When she at last returned, she found her son sitting on the floor. Wander had not noticed her, for he continued to stare before him with no expression. From where she stood, however, Mono could see a harsh tint of red in his cheeks. It was a tint far deeper than any burn of the sun. Already, she could feel her heart fall deep into her belly.
"Wander," she said softly. He did not move at first, but when he did, she could see the look of shame in his eyes. All at once, she knew the truth, though she could not bear to accept it. He had indeed followed her. He said not a word to her as she neared him. He seemed to pay her no mind at all, save in sorrowful and even regretful glances. Mono only passed by him as she continued up to the garden. Alone again, she found herself idly kicking the small pebbles about her. When she could no longer abide that, she began striking at larger stones. She cared not for the pain upon her toes, for she was far too angry, far too astonished, and far too humiliated to think of minor hurt. She knew not why she did so.
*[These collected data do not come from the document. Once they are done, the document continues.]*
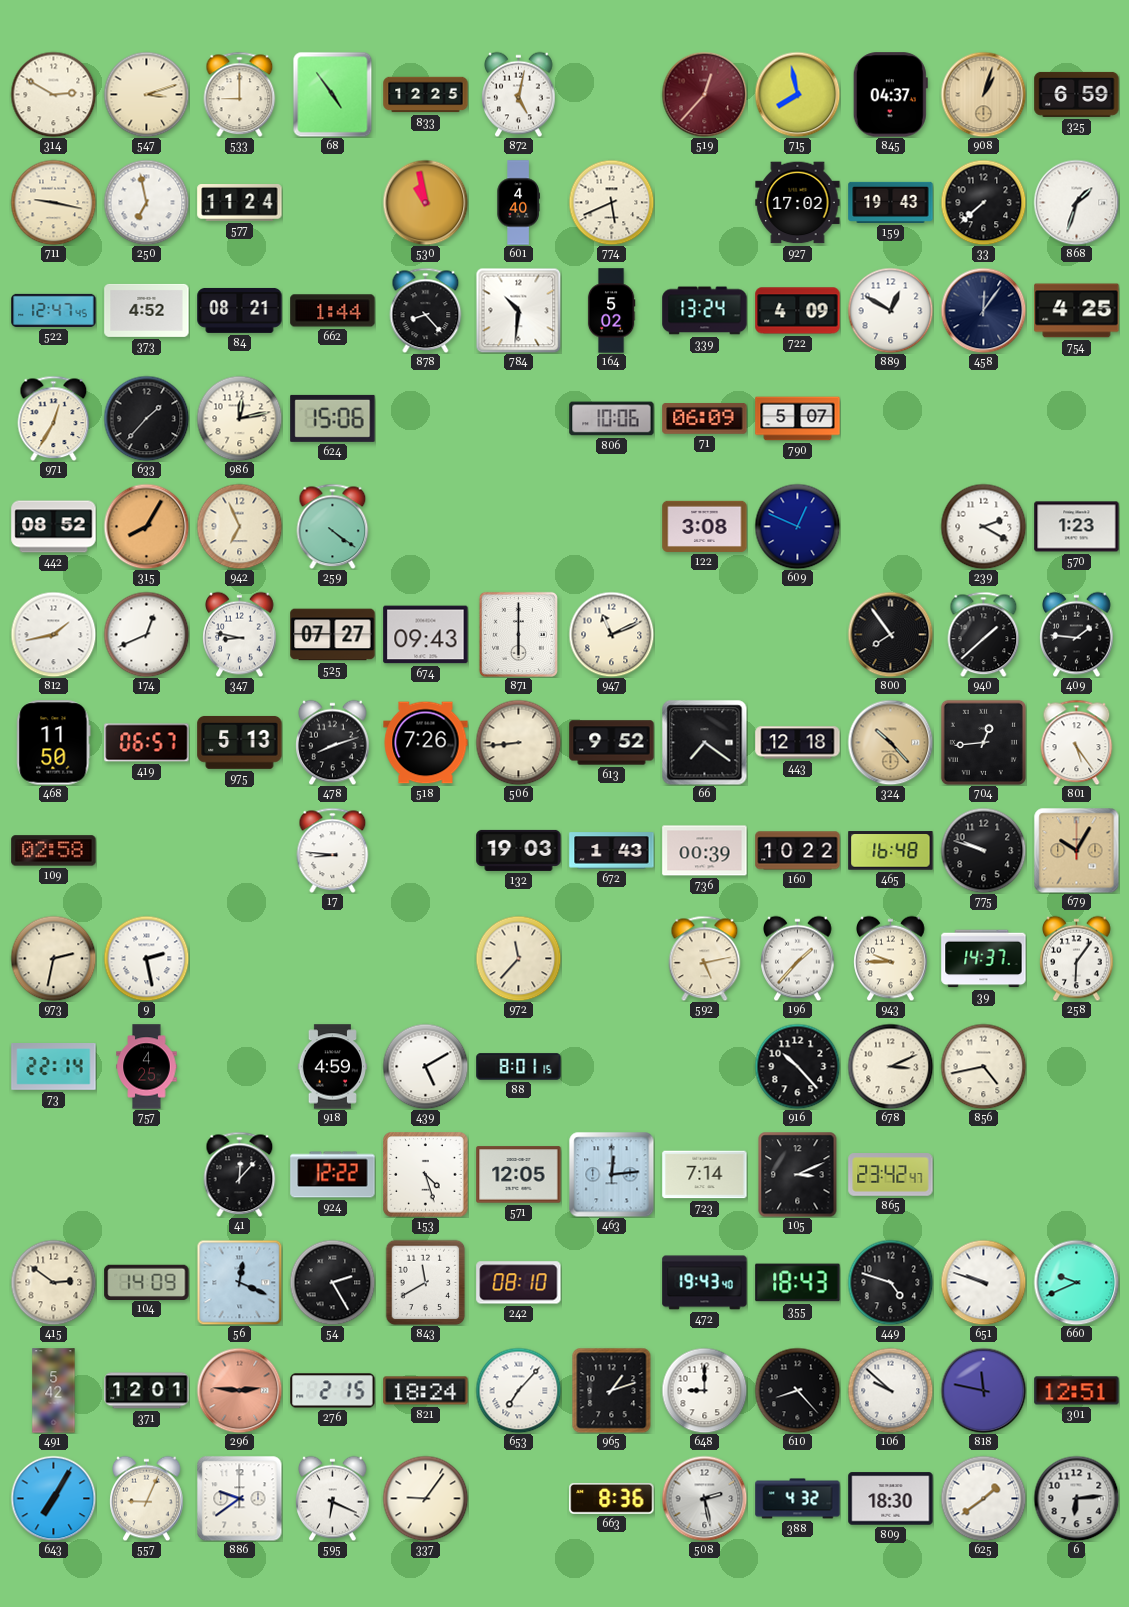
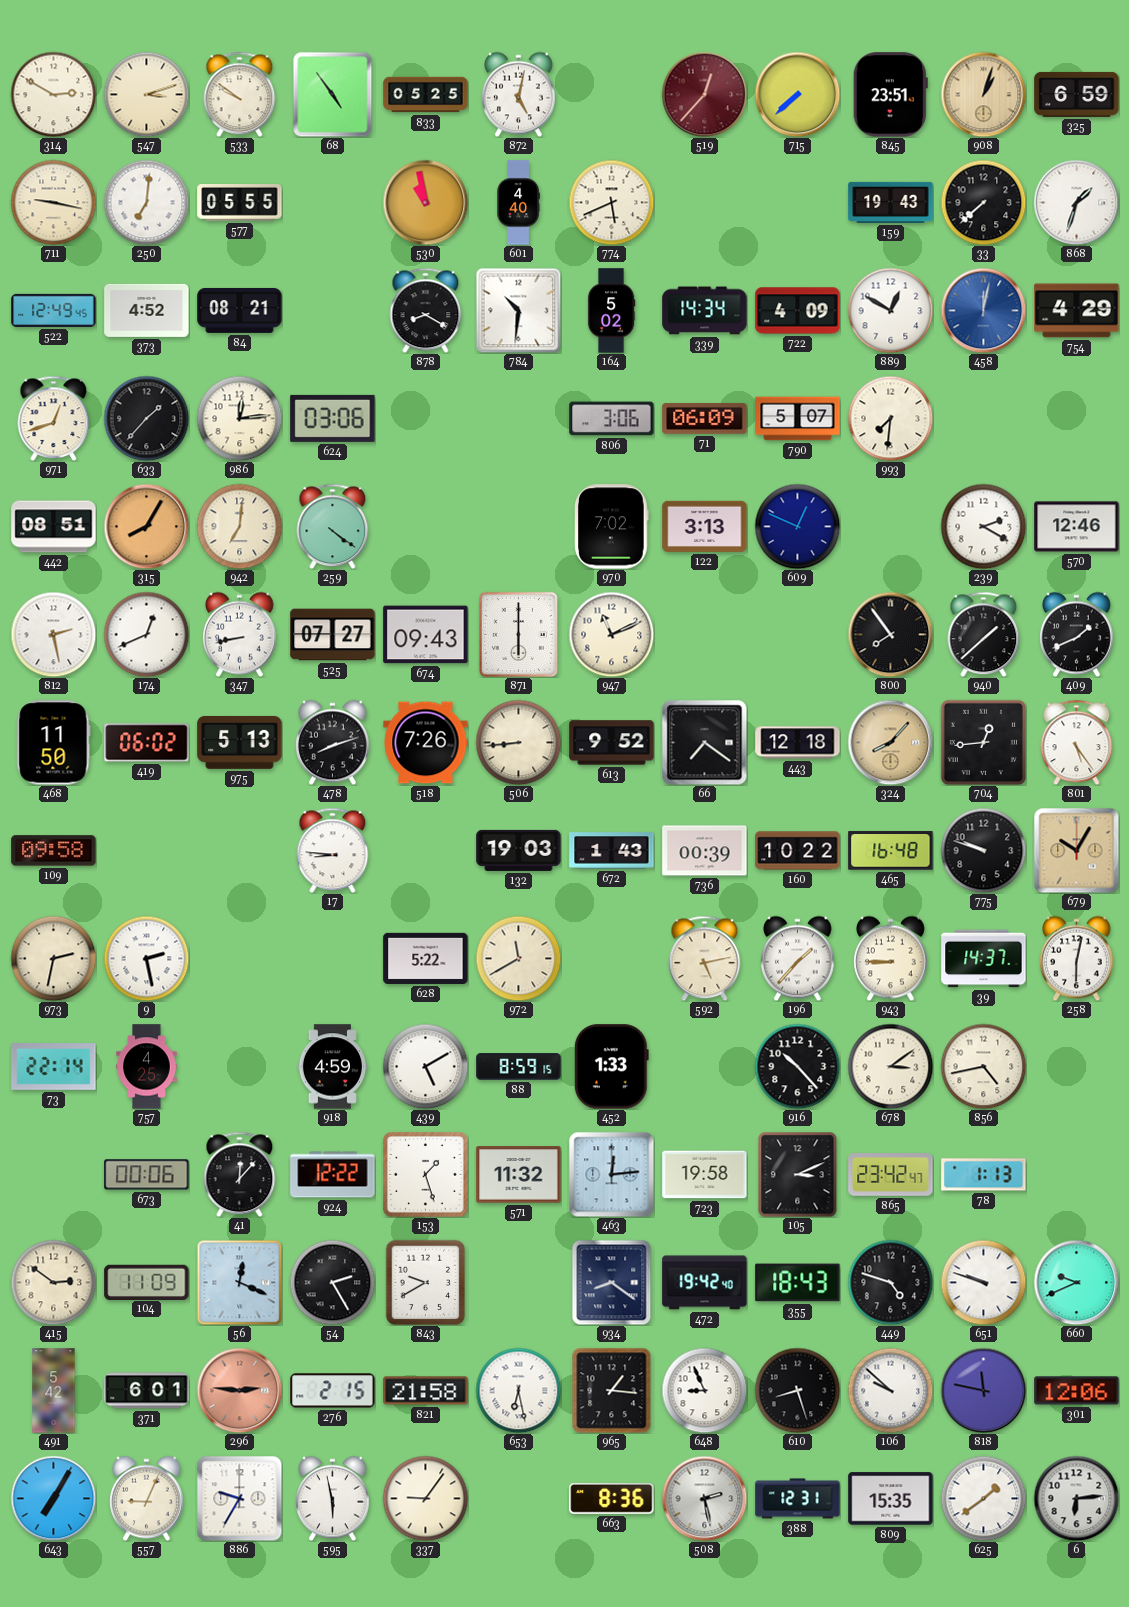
533: 9:00 -> 9:51
833: 12:25 -> 05:25
715: 7:58 -> 7:38
845: 04:37 -> 23:51
250: 6:58 -> 7:01
577: 11:24 -> 05:55
927: 17:02 -> none
522: 12:47 -> 12:49
662: 1:44 -> none
878: 8:23 -> 8:20
339: 13:24 -> 14:34
458: 12:06 -> 12:02
458 dial: navy -> blue
754: 4:25 -> 4:29
971: 12:35 -> 12:42
986: 12:13 -> 12:14
624: 15:06 -> 03:06
806: 10:06 -> 3:06
993: none -> 7:31
442: 08:52 -> 08:51
942: 6:56 -> 7:01
970: none -> 7:02
122: 3:08 -> 3:13
570: 1:23 -> 12:46
812: 1:43 -> 2:28
347: 8:47 -> 8:43
409: 1:46 -> 1:41
419: 06:57 -> 06:02
324: 10:23 -> 8:07
109: 02:58 -> 09:58
628: none -> 5:22
972: 11:37 -> 11:40
943: 9:45 -> 8:45
258: 6:06 -> 6:02
88: 8:01 -> 8:59
452: none -> 1:33
678: 3:11 -> 3:09
673: none -> 00:06
153: 4:27 -> 1:27
571: 12:05 -> 11:32
723: 7:14 -> 19:58
78: none -> 1:13
104: 14:09 -> 11:09
843: 11:40 -> 9:40
242: 08:10 -> none
934: none -> 8:21
472: 19:43 -> 19:42
371: 12:01 -> 6:01
821: 18:24 -> 21:58
653: 7:07 -> 6:28
965: 1:12 -> 1:16
648: 9:00 -> 8:56
610: 8:23 -> 8:27
301: 12:51 -> 12:06
886: 9:39 -> 9:35
595: 6:19 -> 5:58
388: 4:32 -> 12:31
809: 18:30 -> 15:35
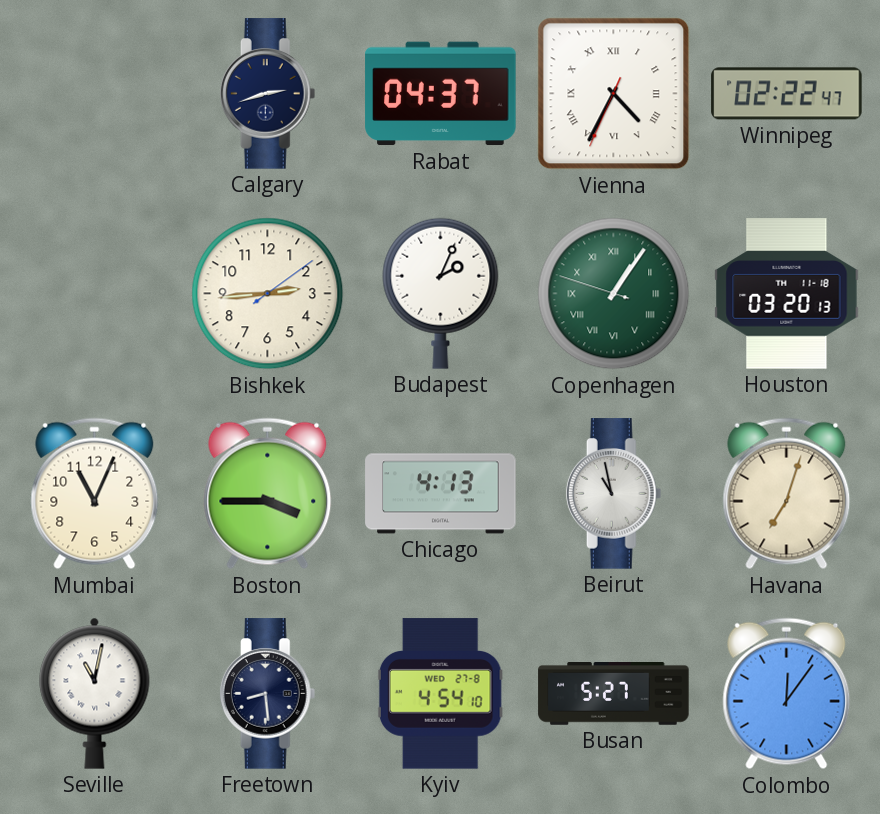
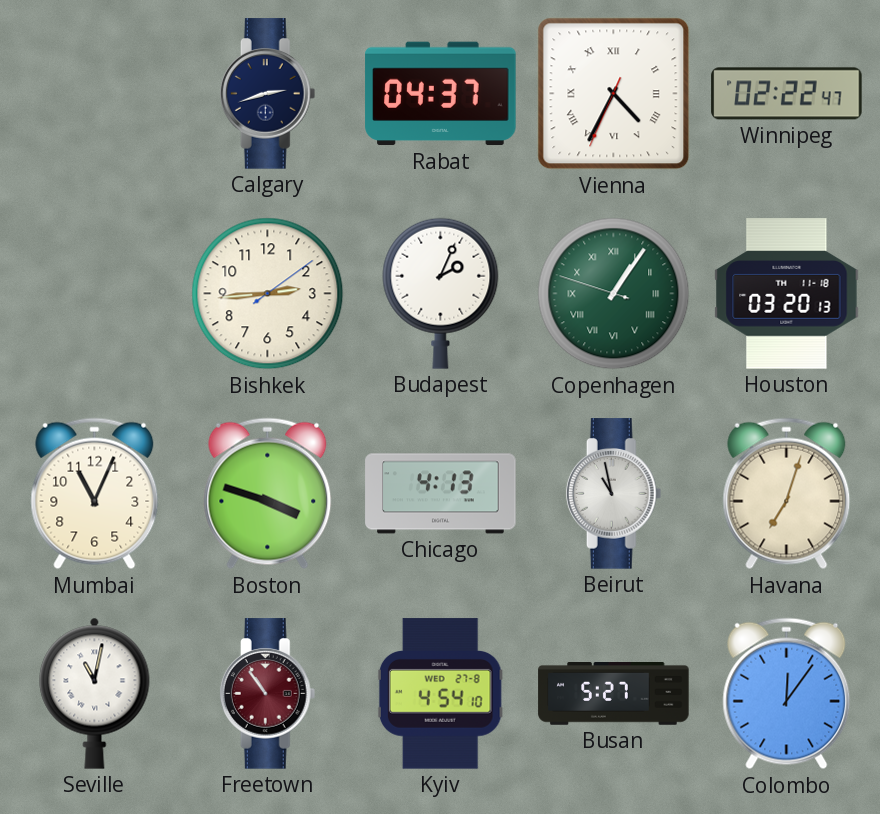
Boston: 3:45 -> 3:48
Freetown: 8:29 -> 10:54
Freetown dial: navy -> burgundy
Perhaps an ache in the body might bring a sensation into her deadened thoughts.
"Is this what such a place will do to him?" she asked, looking down at her bruised feet. "Will he become as the animals are; driven by whatever compels them? If he ends up like an animal, what will I become?"
When she laid herself down to sleep that night, she slept as far from her son as she could manager. She instead chose one of her crude spears to lie with her, though she hated the idea of it. Despite the sharp weapon by her side, Mono hardly slept at all. What could she say to Wander? What could she say to herself?
A/N: Let me just say this; I don't have the faintest idea of what goes on in women's heads. Sometimes, I don't even know what goes on inside a man's head, and I'm a guy. But I figure that it's probably a two-way street. Wander feels attracted to Mono just because she's the only woman around, even though he believes that she's his mother. Now, Wander, I figure is pretty trim from having to work so hard to survive just like Mono does. Plus, since he probably looks just like Wander the character, Mono might also think about him in the same way. Plus, when you take two people out of civilization and throw them into the wild, they might start thinking less about society. Of course, I have no idea about that, so I just have to run on assumption.
Hope you liked it and again sorry for the delay. I will say that I don't have any idea of where I'll head with this. Well, I have some idea, but we'll see how it goes.